** Supplied records **
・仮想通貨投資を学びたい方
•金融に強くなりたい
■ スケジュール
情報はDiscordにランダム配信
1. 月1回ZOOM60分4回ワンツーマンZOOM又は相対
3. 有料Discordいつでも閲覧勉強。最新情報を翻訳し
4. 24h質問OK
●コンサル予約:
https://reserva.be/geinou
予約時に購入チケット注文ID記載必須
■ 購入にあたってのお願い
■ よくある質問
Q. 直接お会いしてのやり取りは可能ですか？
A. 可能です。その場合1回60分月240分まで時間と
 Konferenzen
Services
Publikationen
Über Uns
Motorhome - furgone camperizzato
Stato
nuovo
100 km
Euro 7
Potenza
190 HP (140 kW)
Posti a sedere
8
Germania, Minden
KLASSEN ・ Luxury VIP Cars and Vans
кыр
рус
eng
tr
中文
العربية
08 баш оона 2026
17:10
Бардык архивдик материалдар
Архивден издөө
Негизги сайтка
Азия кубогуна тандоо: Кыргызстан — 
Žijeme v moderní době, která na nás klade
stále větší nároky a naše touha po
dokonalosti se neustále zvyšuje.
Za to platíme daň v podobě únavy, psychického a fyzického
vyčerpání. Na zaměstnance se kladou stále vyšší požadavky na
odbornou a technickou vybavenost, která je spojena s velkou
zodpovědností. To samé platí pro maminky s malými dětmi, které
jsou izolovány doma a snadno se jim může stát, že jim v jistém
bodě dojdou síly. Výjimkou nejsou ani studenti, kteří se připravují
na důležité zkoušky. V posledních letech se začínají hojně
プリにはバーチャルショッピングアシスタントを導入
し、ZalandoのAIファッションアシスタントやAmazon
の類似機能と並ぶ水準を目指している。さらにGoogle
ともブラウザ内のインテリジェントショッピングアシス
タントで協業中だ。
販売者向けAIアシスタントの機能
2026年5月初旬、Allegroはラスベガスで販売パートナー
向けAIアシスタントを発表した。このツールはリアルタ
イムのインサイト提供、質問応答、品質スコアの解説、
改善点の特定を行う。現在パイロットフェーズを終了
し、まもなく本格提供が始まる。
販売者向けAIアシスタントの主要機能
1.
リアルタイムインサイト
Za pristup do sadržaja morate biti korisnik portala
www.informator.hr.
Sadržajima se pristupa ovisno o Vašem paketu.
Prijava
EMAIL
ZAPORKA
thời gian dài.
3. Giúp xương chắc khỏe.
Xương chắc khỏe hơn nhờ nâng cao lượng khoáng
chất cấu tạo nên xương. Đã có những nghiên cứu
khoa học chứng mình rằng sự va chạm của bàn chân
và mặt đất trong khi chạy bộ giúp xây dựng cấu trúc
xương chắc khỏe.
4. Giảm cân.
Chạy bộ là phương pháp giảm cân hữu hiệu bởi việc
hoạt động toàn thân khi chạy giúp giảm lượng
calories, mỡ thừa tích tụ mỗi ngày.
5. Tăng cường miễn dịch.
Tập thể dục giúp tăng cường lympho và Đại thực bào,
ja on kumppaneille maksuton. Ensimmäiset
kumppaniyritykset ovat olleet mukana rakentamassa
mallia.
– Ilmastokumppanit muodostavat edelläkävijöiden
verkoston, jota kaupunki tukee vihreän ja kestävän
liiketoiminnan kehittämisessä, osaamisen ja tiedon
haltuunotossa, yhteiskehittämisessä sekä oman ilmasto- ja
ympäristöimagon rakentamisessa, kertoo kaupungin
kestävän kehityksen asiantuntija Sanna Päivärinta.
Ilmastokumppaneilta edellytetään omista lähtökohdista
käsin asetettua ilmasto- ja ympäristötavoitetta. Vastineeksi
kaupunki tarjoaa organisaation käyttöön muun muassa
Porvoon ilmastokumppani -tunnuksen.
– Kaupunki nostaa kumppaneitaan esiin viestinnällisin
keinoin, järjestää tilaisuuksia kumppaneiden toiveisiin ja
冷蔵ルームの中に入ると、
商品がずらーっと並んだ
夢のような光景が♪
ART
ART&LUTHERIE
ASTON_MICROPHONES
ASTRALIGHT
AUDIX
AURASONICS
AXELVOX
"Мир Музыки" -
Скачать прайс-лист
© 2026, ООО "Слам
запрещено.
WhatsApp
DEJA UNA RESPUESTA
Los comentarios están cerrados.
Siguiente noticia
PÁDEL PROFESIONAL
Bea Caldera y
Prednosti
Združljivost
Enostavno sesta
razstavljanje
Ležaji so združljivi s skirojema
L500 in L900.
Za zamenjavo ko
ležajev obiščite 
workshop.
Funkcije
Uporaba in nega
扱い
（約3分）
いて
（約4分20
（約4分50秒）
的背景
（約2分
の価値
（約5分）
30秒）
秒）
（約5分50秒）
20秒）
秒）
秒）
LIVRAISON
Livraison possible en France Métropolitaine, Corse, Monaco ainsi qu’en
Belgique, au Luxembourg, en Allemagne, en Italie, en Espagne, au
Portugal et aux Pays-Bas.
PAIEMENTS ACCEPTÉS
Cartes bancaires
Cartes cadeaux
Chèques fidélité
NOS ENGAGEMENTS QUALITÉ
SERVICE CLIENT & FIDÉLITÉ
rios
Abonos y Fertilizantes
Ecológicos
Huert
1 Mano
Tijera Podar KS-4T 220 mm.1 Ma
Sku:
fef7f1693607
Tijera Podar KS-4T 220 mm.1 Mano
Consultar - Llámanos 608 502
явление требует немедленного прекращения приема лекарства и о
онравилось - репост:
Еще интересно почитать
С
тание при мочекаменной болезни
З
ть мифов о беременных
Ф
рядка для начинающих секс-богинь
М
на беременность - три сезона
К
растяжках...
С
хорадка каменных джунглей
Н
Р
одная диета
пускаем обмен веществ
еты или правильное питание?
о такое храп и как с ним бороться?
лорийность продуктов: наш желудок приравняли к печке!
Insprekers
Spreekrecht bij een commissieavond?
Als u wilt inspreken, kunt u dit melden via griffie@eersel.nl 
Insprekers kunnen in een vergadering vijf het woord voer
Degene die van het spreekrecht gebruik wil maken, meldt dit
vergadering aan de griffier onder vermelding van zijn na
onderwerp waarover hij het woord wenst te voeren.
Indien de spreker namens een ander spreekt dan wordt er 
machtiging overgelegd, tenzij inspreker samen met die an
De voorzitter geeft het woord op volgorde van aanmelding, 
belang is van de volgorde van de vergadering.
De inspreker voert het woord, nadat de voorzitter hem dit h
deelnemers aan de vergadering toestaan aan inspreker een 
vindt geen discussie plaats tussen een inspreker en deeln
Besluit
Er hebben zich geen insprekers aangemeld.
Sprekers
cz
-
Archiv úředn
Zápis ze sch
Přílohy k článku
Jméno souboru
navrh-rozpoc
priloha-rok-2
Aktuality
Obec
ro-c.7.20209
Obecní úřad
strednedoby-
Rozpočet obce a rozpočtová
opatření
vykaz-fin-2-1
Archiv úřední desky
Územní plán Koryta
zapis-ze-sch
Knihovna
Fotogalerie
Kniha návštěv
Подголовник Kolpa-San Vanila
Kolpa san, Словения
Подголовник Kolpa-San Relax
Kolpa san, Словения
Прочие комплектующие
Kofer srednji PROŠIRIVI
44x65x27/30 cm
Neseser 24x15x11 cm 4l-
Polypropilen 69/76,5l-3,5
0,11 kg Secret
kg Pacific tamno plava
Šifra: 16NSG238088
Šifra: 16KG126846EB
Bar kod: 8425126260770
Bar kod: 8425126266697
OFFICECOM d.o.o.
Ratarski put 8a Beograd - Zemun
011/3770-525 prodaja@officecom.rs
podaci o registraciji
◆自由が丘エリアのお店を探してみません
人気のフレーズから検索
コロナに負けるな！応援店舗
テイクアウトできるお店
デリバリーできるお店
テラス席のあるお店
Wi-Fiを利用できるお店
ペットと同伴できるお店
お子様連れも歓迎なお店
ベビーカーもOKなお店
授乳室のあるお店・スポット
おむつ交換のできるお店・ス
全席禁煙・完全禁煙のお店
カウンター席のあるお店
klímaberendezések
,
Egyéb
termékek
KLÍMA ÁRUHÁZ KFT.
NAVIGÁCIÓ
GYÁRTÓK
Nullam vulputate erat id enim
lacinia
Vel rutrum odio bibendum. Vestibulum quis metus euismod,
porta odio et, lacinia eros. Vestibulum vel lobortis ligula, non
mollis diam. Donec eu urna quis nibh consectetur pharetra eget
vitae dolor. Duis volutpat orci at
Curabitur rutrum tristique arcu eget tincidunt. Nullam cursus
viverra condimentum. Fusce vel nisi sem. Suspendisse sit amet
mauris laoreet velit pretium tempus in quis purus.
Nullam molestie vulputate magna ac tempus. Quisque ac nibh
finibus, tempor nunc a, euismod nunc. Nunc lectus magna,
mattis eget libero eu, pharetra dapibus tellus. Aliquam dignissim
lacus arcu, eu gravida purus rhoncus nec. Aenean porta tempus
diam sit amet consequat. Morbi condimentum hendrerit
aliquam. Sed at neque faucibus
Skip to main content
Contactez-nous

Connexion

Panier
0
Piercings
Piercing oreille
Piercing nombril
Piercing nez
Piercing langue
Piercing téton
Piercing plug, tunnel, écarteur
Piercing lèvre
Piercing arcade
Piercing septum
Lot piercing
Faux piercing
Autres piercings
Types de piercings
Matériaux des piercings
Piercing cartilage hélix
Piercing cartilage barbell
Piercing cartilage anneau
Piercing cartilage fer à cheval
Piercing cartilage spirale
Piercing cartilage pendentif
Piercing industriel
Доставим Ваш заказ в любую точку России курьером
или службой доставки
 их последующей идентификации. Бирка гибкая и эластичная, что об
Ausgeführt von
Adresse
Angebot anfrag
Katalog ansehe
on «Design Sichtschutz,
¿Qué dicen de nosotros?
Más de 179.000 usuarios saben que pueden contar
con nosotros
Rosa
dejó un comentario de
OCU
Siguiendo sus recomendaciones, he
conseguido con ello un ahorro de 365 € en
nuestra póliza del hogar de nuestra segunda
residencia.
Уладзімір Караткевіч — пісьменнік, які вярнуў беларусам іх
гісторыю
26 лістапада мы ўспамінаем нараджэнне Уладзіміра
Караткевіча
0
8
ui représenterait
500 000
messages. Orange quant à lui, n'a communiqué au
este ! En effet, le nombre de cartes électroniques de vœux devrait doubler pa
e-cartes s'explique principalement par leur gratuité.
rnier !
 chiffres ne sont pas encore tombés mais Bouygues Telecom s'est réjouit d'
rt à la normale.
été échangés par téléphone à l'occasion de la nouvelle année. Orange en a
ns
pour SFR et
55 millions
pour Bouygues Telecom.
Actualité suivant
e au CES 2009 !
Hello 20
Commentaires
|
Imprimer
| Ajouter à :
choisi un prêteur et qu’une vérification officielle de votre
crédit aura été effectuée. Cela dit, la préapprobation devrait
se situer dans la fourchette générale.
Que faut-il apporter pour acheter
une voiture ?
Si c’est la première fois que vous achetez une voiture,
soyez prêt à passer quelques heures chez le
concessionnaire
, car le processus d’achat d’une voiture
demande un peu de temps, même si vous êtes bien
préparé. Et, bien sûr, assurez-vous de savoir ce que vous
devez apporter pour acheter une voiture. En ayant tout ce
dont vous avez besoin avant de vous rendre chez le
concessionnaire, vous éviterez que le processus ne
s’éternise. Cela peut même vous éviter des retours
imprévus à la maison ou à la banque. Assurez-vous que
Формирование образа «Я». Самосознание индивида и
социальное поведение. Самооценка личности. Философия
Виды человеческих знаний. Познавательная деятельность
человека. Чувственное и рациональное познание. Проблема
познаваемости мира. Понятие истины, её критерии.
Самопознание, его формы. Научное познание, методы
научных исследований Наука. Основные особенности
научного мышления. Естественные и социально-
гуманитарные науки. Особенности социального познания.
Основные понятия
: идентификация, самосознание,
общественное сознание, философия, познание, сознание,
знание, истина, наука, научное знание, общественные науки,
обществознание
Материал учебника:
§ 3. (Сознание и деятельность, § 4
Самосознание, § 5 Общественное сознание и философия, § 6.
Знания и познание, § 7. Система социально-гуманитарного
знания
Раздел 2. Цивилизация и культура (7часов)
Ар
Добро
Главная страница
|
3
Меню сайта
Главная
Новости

** Exercise **
Output, unchanged, the lines of the listing above from the first one through the one holding "販売者向けAIアシスタントの機能". Leave out every line after it.

** Response for this exercise **
・仮想通貨投資を学びたい方
•金融に強くなりたい
■ スケジュール
情報はDiscordにランダム配信
1. 月1回ZOOM60分4回ワンツーマンZOOM又は相対
3. 有料Discordいつでも閲覧勉強。最新情報を翻訳し
4. 24h質問OK
●コンサル予約:
https://reserva.be/geinou
予約時に購入チケット注文ID記載必須
■ 購入にあたってのお願い
■ よくある質問
Q. 直接お会いしてのやり取りは可能ですか？
A. 可能です。その場合1回60分月240分まで時間と
 Konferenzen
Services
Publikationen
Über Uns
Motorhome - furgone camperizzato
Stato
nuovo
100 km
Euro 7
Potenza
190 HP (140 kW)
Posti a sedere
8
Germania, Minden
KLASSEN ・ Luxury VIP Cars and Vans
кыр
рус
eng
tr
中文
العربية
08 баш оона 2026
17:10
Бардык архивдик материалдар
Архивден издөө
Негизги сайтка
Азия кубогуна тандоо: Кыргызстан — 
Žijeme v moderní době, která na nás klade
stále větší nároky a naše touha po
dokonalosti se neustále zvyšuje.
Za to platíme daň v podobě únavy, psychického a fyzického
vyčerpání. Na zaměstnance se kladou stále vyšší požadavky na
odbornou a technickou vybavenost, která je spojena s velkou
zodpovědností. To samé platí pro maminky s malými dětmi, které
jsou izolovány doma a snadno se jim může stát, že jim v jistém
bodě dojdou síly. Výjimkou nejsou ani studenti, kteří se připravují
na důležité zkoušky. V posledních letech se začínají hojně
プリにはバーチャルショッピングアシスタントを導入
し、ZalandoのAIファッションアシスタントやAmazon
の類似機能と並ぶ水準を目指している。さらにGoogle
ともブラウザ内のインテリジェントショッピングアシス
タントで協業中だ。
販売者向けAIアシスタントの機能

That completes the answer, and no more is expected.